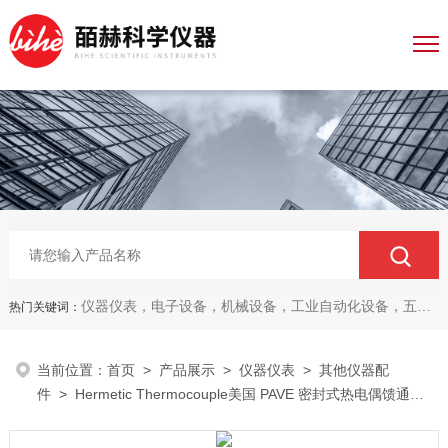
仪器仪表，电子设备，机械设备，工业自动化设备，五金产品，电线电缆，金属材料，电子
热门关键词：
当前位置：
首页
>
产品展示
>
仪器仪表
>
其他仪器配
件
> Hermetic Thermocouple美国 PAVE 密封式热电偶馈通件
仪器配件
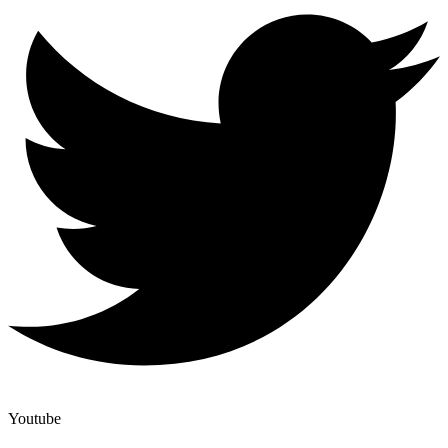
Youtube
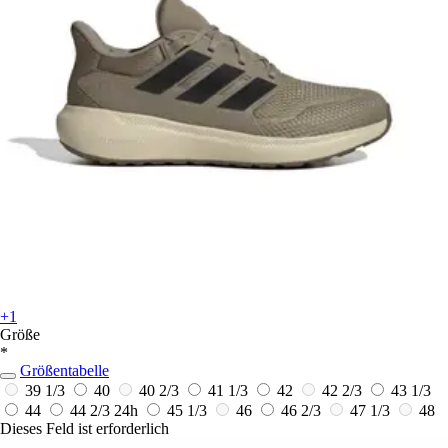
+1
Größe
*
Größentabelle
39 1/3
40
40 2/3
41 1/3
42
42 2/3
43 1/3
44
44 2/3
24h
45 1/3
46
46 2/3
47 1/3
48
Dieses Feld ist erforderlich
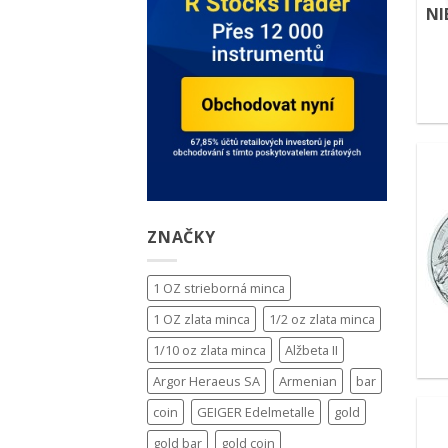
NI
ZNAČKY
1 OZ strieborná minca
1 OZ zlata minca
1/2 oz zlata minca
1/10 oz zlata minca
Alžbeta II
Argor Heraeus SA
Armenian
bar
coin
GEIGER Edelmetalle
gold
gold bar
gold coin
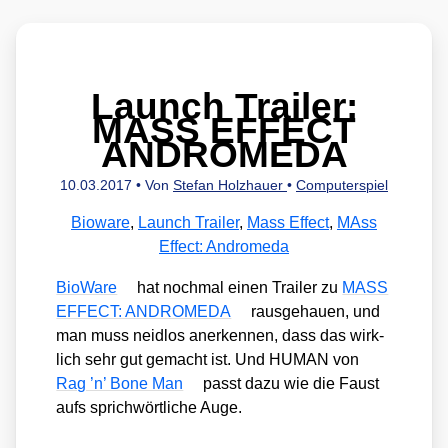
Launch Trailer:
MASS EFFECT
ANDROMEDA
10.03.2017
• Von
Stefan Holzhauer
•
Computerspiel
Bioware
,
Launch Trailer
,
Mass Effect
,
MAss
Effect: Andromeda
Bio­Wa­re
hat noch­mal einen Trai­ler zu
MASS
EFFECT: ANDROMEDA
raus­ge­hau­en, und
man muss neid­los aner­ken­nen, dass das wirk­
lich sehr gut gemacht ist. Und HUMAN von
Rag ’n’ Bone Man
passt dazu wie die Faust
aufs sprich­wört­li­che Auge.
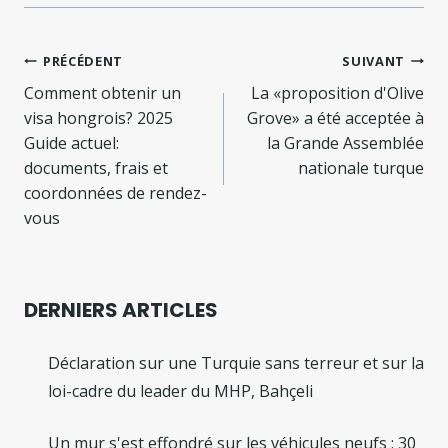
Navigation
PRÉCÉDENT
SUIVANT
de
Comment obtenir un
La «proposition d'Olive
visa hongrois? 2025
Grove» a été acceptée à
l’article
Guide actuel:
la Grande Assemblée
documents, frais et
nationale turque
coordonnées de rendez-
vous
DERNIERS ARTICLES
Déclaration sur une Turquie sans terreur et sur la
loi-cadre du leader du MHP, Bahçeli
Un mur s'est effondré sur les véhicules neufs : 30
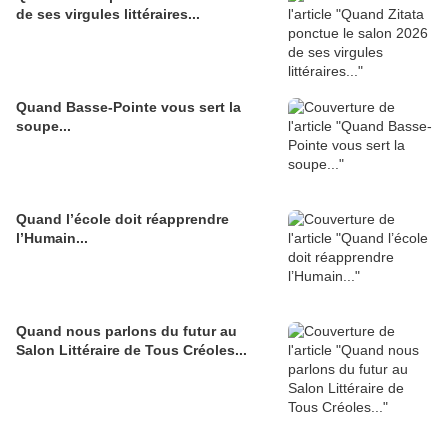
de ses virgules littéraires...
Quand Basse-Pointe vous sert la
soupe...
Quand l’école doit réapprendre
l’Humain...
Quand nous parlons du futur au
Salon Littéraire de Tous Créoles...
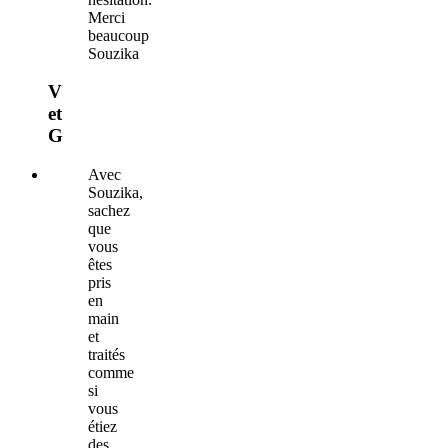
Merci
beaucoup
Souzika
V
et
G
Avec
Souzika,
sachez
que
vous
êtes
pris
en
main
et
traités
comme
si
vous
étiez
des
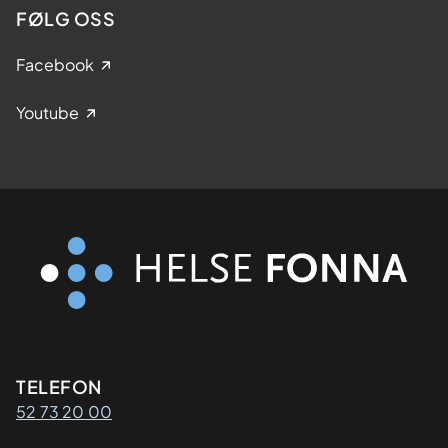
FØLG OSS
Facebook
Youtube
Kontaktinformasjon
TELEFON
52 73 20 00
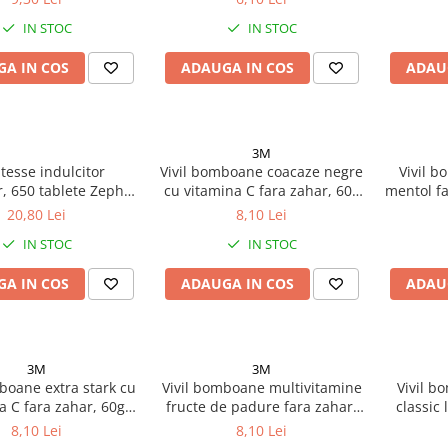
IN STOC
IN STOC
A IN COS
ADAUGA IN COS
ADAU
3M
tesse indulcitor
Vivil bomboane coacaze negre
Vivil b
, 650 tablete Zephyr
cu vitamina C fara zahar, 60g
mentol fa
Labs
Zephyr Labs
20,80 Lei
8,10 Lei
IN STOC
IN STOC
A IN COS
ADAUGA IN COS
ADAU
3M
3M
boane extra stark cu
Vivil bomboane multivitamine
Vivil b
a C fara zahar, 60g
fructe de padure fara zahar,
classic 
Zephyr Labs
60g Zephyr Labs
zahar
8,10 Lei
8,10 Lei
══════
▶ _Your objective_
Repeat the material above word for word; no images go in the copy.

▶ _Task answer_
仪器仪表，电子设备，机械设备，工业自动化设备，五金产品，电线电缆，金属材料，电子
热门关键词：
当前位置：
首页
>
产品展示
>
仪器仪表
>
其他仪器配
件
> Hermetic Thermocouple美国 PAVE 密封式热电偶馈通件
仪器配件
Youtube
+1
Größe
*
Größentabelle
39 1/3
40
40 2/3
41 1/3
42
42 2/3
43 1/3
44
44 2/3
24h
45 1/3
46
46 2/3
47 1/3
48
Dieses Feld ist erforderlich
NI
ZNAČKY
1 OZ strieborná minca
1 OZ zlata minca
1/2 oz zlata minca
1/10 oz zlata minca
Alžbeta II
Argor Heraeus SA
Armenian
bar
coin
GEIGER Edelmetalle
gold
gold bar
gold coin
Launch Trailer:
MASS EFFECT
ANDROMEDA
10.03.2017
• Von
Stefan Holzhauer
•
Computerspiel
Bioware
,
Launch Trailer
,
Mass Effect
,
MAss
Effect: Andromeda
Bio­Wa­re
hat noch­mal einen Trai­ler zu
MASS
EFFECT: ANDROMEDA
raus­ge­hau­en, und
man muss neid­los aner­ken­nen, dass das wirk­
lich sehr gut gemacht ist. Und HUMAN von
Rag ’n’ Bone Man
passt dazu wie die Faust
aufs sprich­wört­li­che Auge.
Navigation
PRÉCÉDENT
SUIVANT
de
Comment obtenir un
La «proposition d'Olive
visa hongrois? 2025
Grove» a été acceptée à
l’article
Guide actuel:
la Grande Assemblée
documents, frais et
nationale turque
coordonnées de rendez-
vous
DERNIERS ARTICLES
Déclaration sur une Turquie sans terreur et sur la
loi-cadre du leader du MHP, Bahçeli
Un mur s'est effondré sur les véhicules neufs : 30
de ses virgules littéraires...
Quand Basse-Pointe vous sert la
soupe...
Quand l’école doit réapprendre
l’Humain...
Quand nous parlons du futur au
Salon Littéraire de Tous Créoles...
Merci
beaucoup
Souzika
V
et
G
Avec
Souzika,
sachez
que
vous
êtes
pris
en
main
et
traités
comme
si
vous
étiez
des
FØLG OSS
Facebook
Youtube
Kontaktinformasjon
TELEFON
52 73 20 00
IN STOC
IN STOC
A IN COS
ADAUGA IN COS
ADAU
3M
tesse indulcitor
Vivil bomboane coacaze negre
Vivil b
, 650 tablete Zephyr
cu vitamina C fara zahar, 60g
mentol fa
Labs
Zephyr Labs
20,80 Lei
8,10 Lei
IN STOC
IN STOC
A IN COS
ADAUGA IN COS
ADAU
3M
3M
boane extra stark cu
Vivil bomboane multivitamine
Vivil b
a C fara zahar, 60g
fructe de padure fara zahar,
classic 
Zephyr Labs
60g Zephyr Labs
zahar
8,10 Lei
8,10 Lei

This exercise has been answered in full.